▸ **What this task involves**
Leave out every picture, and output exactly the lines from the line containing "Mask anything matching ''duodenum''." through the last line of the data.
*** Opening of Task data ***
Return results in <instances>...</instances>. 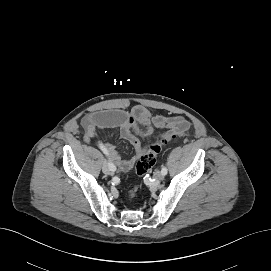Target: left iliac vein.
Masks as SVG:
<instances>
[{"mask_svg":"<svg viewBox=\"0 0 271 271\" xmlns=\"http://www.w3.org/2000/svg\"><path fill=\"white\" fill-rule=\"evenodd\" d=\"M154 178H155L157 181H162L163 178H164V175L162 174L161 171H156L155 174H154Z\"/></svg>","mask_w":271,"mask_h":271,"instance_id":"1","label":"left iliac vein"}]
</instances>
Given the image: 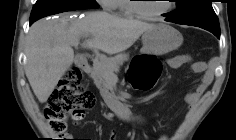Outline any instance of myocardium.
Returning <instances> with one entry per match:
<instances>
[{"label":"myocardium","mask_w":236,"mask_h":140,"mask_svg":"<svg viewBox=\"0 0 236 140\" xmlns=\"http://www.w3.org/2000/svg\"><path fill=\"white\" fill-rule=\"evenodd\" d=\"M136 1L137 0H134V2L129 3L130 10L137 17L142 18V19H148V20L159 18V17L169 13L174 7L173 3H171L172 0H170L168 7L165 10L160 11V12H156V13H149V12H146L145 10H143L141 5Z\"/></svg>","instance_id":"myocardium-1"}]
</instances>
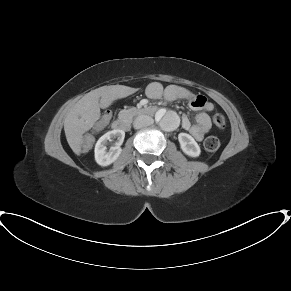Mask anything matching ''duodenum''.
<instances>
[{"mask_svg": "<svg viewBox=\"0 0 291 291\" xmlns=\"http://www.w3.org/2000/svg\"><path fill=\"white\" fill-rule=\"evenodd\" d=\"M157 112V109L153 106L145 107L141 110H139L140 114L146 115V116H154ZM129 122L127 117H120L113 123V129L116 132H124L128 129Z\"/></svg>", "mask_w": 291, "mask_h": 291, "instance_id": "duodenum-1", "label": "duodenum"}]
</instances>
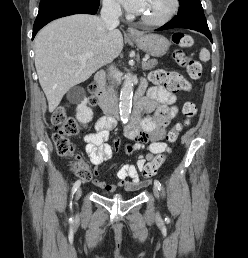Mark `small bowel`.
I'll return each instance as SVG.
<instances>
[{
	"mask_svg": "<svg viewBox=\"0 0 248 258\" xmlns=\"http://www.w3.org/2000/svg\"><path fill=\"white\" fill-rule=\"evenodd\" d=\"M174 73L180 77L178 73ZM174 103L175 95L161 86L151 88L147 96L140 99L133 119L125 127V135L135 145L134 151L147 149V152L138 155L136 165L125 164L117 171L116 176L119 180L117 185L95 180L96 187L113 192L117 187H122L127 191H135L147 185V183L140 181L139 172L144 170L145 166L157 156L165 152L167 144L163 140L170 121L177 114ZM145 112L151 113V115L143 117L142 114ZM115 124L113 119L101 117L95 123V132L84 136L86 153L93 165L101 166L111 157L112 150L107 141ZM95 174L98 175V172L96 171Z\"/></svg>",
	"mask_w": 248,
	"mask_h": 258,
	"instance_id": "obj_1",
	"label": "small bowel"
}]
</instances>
*** Close of Task data ***
▸ **Output for this exercise**
Mask anything matching ''duodenum''.
<instances>
[{"mask_svg": "<svg viewBox=\"0 0 291 291\" xmlns=\"http://www.w3.org/2000/svg\"><path fill=\"white\" fill-rule=\"evenodd\" d=\"M157 112V109L153 106L145 107L141 110H139L140 114L146 115V116H154ZM129 122L127 117H120L113 123V129L116 132H124L128 129Z\"/></svg>", "mask_w": 291, "mask_h": 291, "instance_id": "duodenum-1", "label": "duodenum"}]
</instances>
Mark `small bowel`.
I'll return each instance as SVG.
<instances>
[{
	"mask_svg": "<svg viewBox=\"0 0 248 258\" xmlns=\"http://www.w3.org/2000/svg\"><path fill=\"white\" fill-rule=\"evenodd\" d=\"M174 73L180 77L178 73ZM174 103L175 95L161 86L151 88L147 96L140 99L133 119L125 127V135L135 145L134 151L147 149V152L138 155L136 165L125 164L117 171L116 176L119 180L117 185L95 180L96 187L113 192L117 187H122L127 191H135L147 185V183L140 181L139 172L144 170L145 166L157 156L165 152L167 144L163 140L170 121L177 114ZM145 112L151 113V115L143 117L142 114ZM115 124L113 119L101 117L95 123V132L84 136L86 153L93 165L101 166L111 157L112 150L107 141ZM95 174L98 175V172L96 171Z\"/></svg>",
	"mask_w": 248,
	"mask_h": 258,
	"instance_id": "obj_1",
	"label": "small bowel"
}]
</instances>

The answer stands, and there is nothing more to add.